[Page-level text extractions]
----------

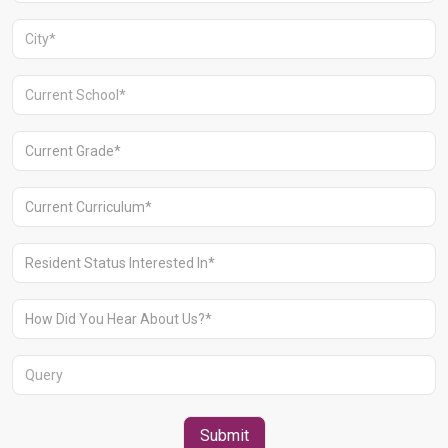
Aravali Retreat, Off Gurgaon-Sohna
Road, Gurugram – 122102
+91 1244513000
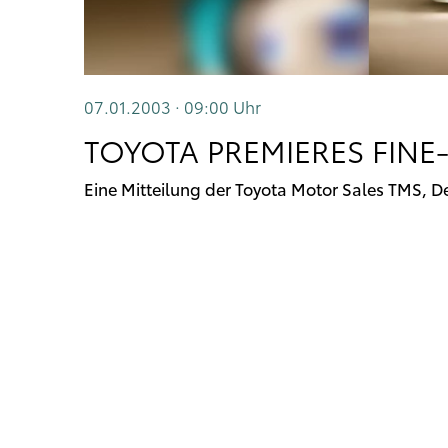
07.01.2003 · 09:00
Uhr
TOYOTA PREMIERES FINE-
Eine Mitteilung der Toyota Motor Sales TMS, D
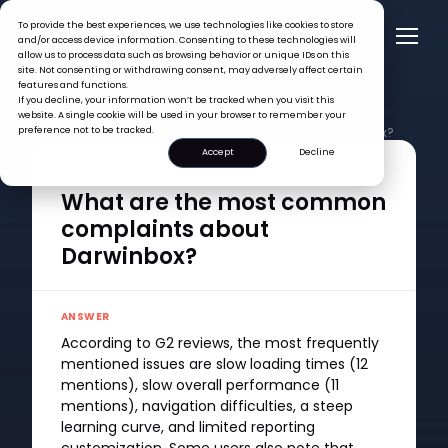
To provide the best experiences, we use technologies like cookies to store
and/or access device information. Consenting to these technologies will
allow us to process data such as browsing behavior or unique IDs on this
site. Not consenting or withdrawing consent, may adversely affect certain
features and functions.
If you decline, your information won’t be tracked when you visit this
website. A single cookie will be used in your browser to remember your
FAQ >
preference not to be tracked.
What are the most common complaints about Darwinbox?
Accept
Decline
QUESTION
What are the most common
complaints about
Darwinbox?
ANSWER
According to G2 reviews, the most frequently
mentioned issues are slow loading times (12
mentions), slow overall performance (11
mentions), navigation difficulties, a steep
learning curve, and limited reporting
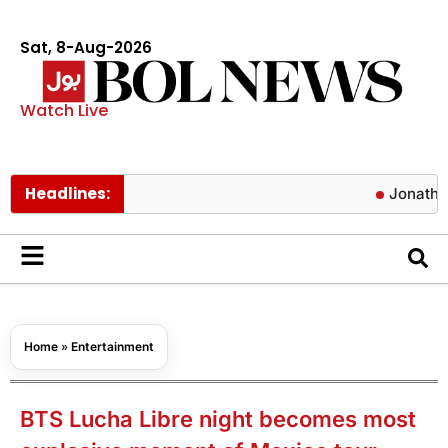
Sat, 8-Aug-2026
Watch Live
Headlines:
Jonathan Bailey 
Home
»
Entertainment
BTS Lucha Libre night becomes most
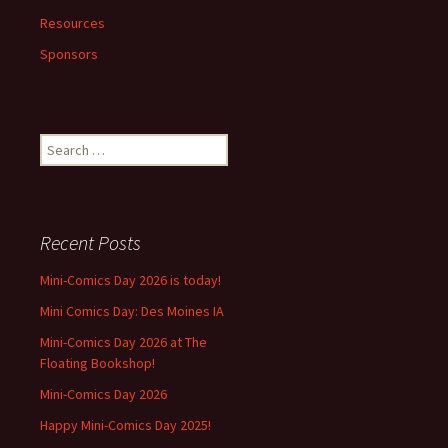
Resources
Sponsors
Search
for:
Recent Posts
Mini-Comics Day 2026 is today!
Mini Comics Day: Des Moines IA
Mini-Comics Day 2026 at The
Floating Bookshop!
Mini-Comics Day 2026
Happy Mini-Comics Day 2025!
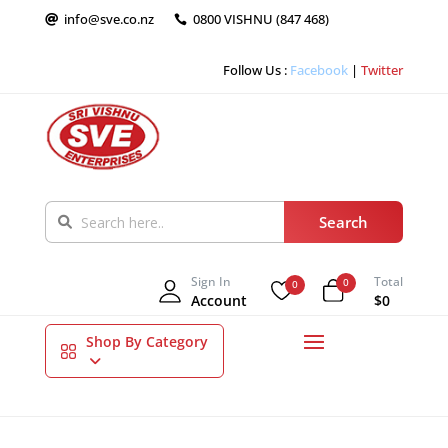
info@sve.co.nz
0800 VISHNU (847 468)


Follow Us :
Facebook
|
Twitter
Sign In
Total
0
0
Account
$0
Shop By Category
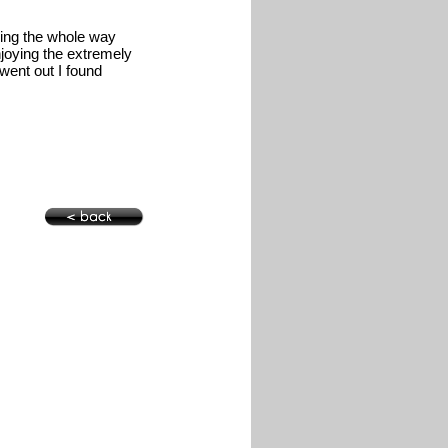
ning the whole way
njoying the extremely
went out I found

----------

Write out exactly the lines from the one containing "preference not to be tracked." to the last line of the records above, both included, and leave out any pictures.

preference not to be tracked.
What are the most common complaints about Darwinbox?
Accept
Decline
QUESTION
What are the most common
complaints about
Darwinbox?
ANSWER
According to G2 reviews, the most frequently
mentioned issues are slow loading times (12
mentions), slow overall performance (11
mentions), navigation difficulties, a steep
learning curve, and limited reporting
Sat, 8-Aug-2026
Watch Live
Headlines:
Jonathan Bailey 
Home
»
Entertainment
BTS Lucha Libre night becomes most
Resources
Sponsors
Search
for:
Recent Posts
Mini-Comics Day 2026 is today!
Mini Comics Day: Des Moines IA
Mini-Comics Day 2026 at The
Floating Bookshop!
Mini-Comics Day 2026
Happy Mini-Comics Day 2025!
info@sve.co.nz
0800 VISHNU (847 468)


Follow Us :
Facebook
|
Twitter
Sign In
Total
0
0
Account
$0
Shop By Category
ning the whole way
njoying the extremely
went out I found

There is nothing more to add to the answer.